[Provided material Boundary: Start]

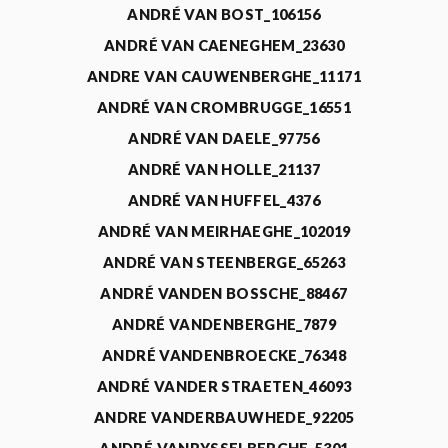
ANDRÉ VAN BOST_106156
ANDRÉ VAN CAENEGHEM_23630
ANDRE VAN CAUWENBERGHE_11171
ANDRÉ VAN CROMBRUGGE_16551
ANDRÉ VAN DAELE_97756
ANDRÉ VAN HOLLE_21137
ANDRÉ VAN HUFFEL_4376
ANDRÉ VAN MEIRHAEGHE_102019
ANDRÉ VAN STEENBERGE_65263
ANDRÉ VANDEN BOSSCHE_88467
ANDRÉ VANDENBERGHE_7879
ANDRÉ VANDENBROECKE_76348
ANDRÉ VANDER STRAETEN_46093
ANDRE VANDERBAUWHEDE_92205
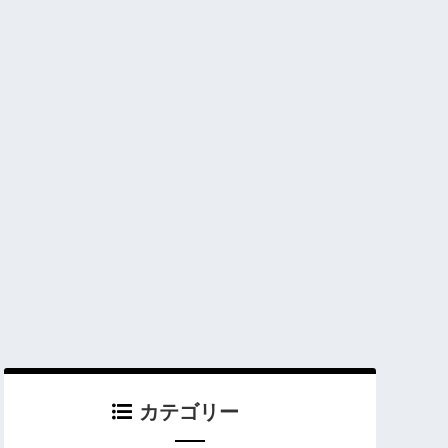
カテゴリー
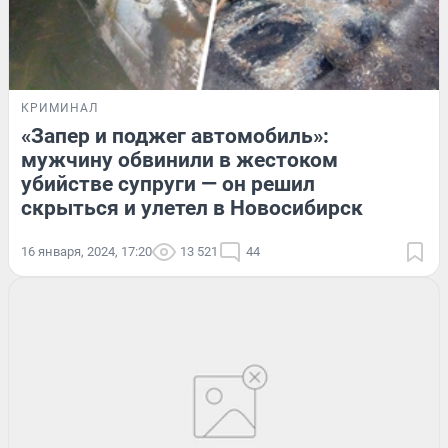
КРИМИНАЛ
«Запер и поджег автомобиль»:
мужчину обвинили в жестоком
убийстве супруги — он решил
скрыться и улетел в Новосибирск
16 января, 2024, 17:20
13 521
44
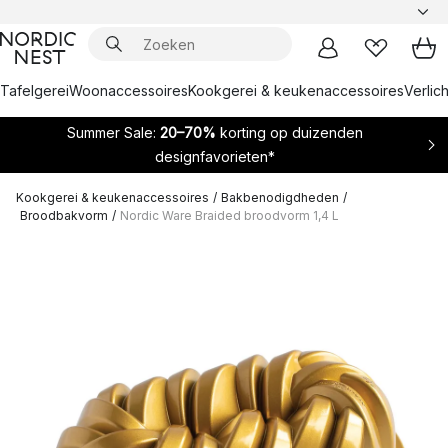
Tafelgerei
Woonaccessoires
Kookgerei & keukenaccessoires
Verlich
Summer Sale:
20–70%
korting op duizenden
designfavorieten*
Kookgerei & keukenaccessoires
/
Bakbenodigdheden
/
Broodbakvorm
/
Nordic Ware Braided broodvorm 1,4 L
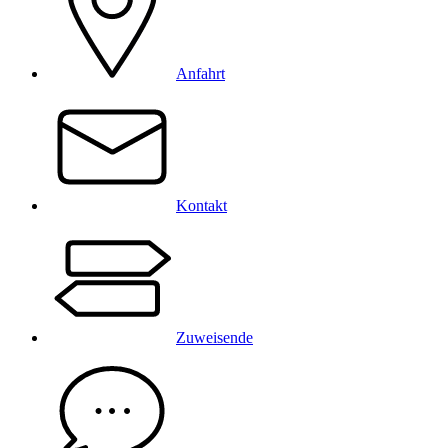
Anfahrt
Kontakt
Zuweisende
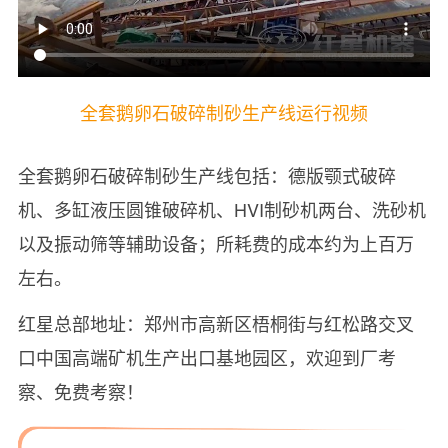
全套鹅卵石破碎制砂生产线运行视频
全套鹅卵石破碎制砂生产线包括：德版颚式破碎
机、多缸液压圆锥破碎机、HVI制砂机两台、洗砂机
以及振动筛等辅助设备；所耗费的成本约为上百万
左右。
红星总部地址：郑州市高新区梧桐街与红松路交叉
口中国高端矿机生产出口基地园区，欢迎到厂考
察、免费考察！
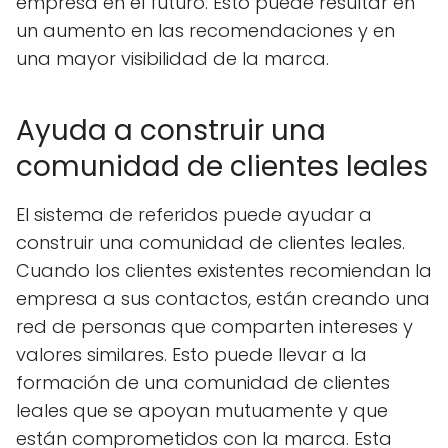
empresa en el futuro. Esto puede resultar en
un aumento en las recomendaciones y en
una mayor visibilidad de la marca.
Ayuda a construir una
comunidad de clientes leales
El sistema de referidos puede ayudar a
construir una comunidad de clientes leales.
Cuando los clientes existentes recomiendan la
empresa a sus contactos, están creando una
red de personas que comparten intereses y
valores similares. Esto puede llevar a la
formación de una comunidad de clientes
leales que se apoyan mutuamente y que
están comprometidos con la marca. Esta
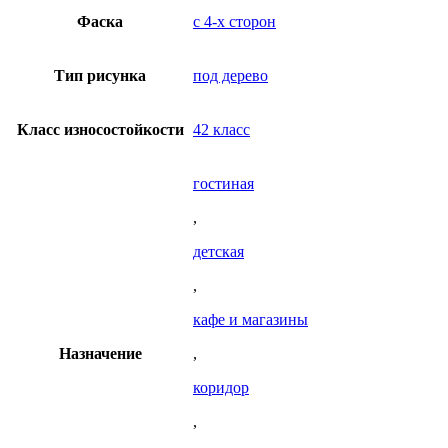
Фаска
с 4-х сторон
Тип рисунка
под дерево
Класс износостойкости
42 класс
гостиная
,
детская
,
кафе и магазины
Назначение
,
коридор
,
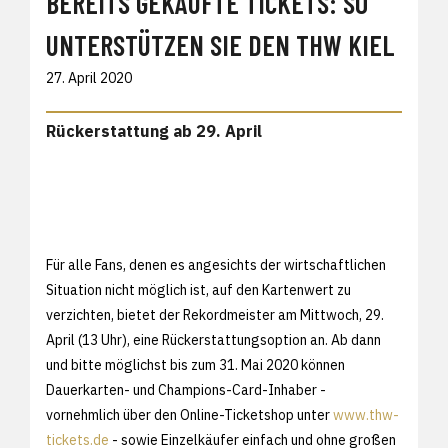
BEREITS GEKAUFTE TICKETS: SO
UNTERSTÜTZEN SIE DEN THW KIEL
27. April 2020
Rückerstattung ab 29. April
Für alle Fans, denen es angesichts der wirtschaftlichen
Situation nicht möglich ist, auf den Kartenwert zu
verzichten, bietet der Rekordmeister am Mittwoch, 29.
April (13 Uhr), eine Rückerstattungsoption an. Ab dann
und bitte möglichst bis zum 31. Mai 2020 können
Dauerkarten- und Champions-Card-Inhaber -
vornehmlich über den Online-Ticketshop unter
www.thw-
tickets.de
- sowie Einzelkäufer einfach und ohne großen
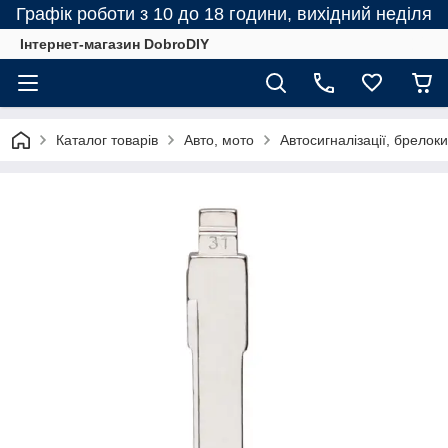
Графік роботи з 10 до 18 години, вихідний неділя
Інтернет-магазин DobroDIY
Каталог товарів
Авто, мото
Автосигналізації, брелоки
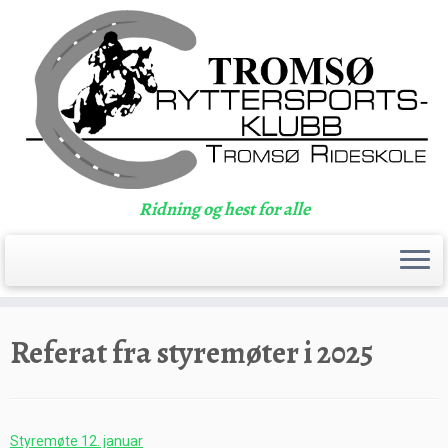
Ridning og hest for alle
Skip
to
Referat fra styremøter i 2025
content
Styremøte 12. januar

[Provided material Boundary: End]

Exercise prompt
What are the lines above that hold the string "ANDRÉ"? Copy them.

Problem solution
ANDRÉ VAN BOST_106156
ANDRÉ VAN CAENEGHEM_23630
ANDRÉ VAN CROMBRUGGE_16551
ANDRÉ VAN DAELE_97756
ANDRÉ VAN HOLLE_21137
ANDRÉ VAN HUFFEL_4376
ANDRÉ VAN MEIRHAEGHE_102019
ANDRÉ VAN STEENBERGE_65263
ANDRÉ VANDEN BOSSCHE_88467
ANDRÉ VANDENBERGHE_7879
ANDRÉ VANDENBROECKE_76348
ANDRÉ VANDER STRAETEN_46093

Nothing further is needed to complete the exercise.